Security has always been at the heart of what we do. Developing technologies that help our customers improve their operations while enhancing their compliance posture starts with our own dedication to policies and controls in our own development processes.
Governance
Actall’s Leadership Team establishes policies and controls, monitor compliance with those controls, and prove our security and compliance to our clients, partners and community. Our policies are based upon the following principles:
Strategic
Access should be limited to only those with a legitimate business need and granted based on the principle of least privilege.
Consistent
Security controls should be applied consistently across all areas of the enterprise.
Principled
Security controls should be implemented and layered according to the principle of defense-in-depth.
Continuous
The implementation of controls should be iterative, continuously maturing across the dimensions of improved effectiveness, increased auditability, and decreased friction.

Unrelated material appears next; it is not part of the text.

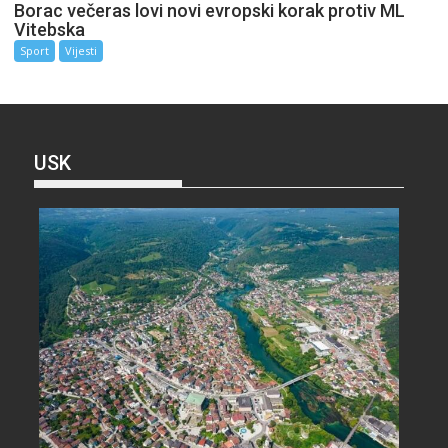
Borac večeras lovi novi evropski korak protiv ML
Vitebska
Sport
Vijesti
USK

You can access our Security Compliance status via our TRUST CENTER
Data Protection
Data at Rest
Digital datastores with customer data are encrypted at rest. Most of our data is stored via third-party cloud services. We require SOC2 certification (at a minimum) for all operational vendors. Non-digital customer information is physically segregated and inventoried on a regular basis.
Data in Transit
Actall does not currently offer any cloud products that engage or contain customer data or Personally Identifiable Information. ATLAS RTLS networks are implemented 100% on premises and use LoRaWAN to transport wirelessly between end devices and the Hubsens locating engine appliance. LoRaWAN security implements end-to-end encryption for application payloads.
Enterprise Security
Endpoint Protection
All corporate devices are centrally managed and are equipped with mobile device management software and anti-malware protection. Endpoint security alerts are monitored with 24/7/365 coverage. We use MDM software to enforce secure configuration of endpoints, such as disk encryption, screen lock configuration, and software updates.
Secure Remote Access
Actall uses WatchGuard SSLVPN, implemented and monitored by Savant CTS for remote access to internal resources. DNSWatch is deployed by WatchGuard. This helps protect against malicious DNS connections and phishing attacks.
Security Education
Actall provides security training to all employees upon onboarding and annually through educational modules accessed via our compliance vendor, Vanta. In addition, all new employees attend a mandatory live onboarding session centered around key security principles. All new team members in Engineering also attend a mandatory live onboarding session focused on secure coding principles and practices. Actall leadership shares regular threat briefings with employees to inform them of important security and safety-related updates that require special attention or action.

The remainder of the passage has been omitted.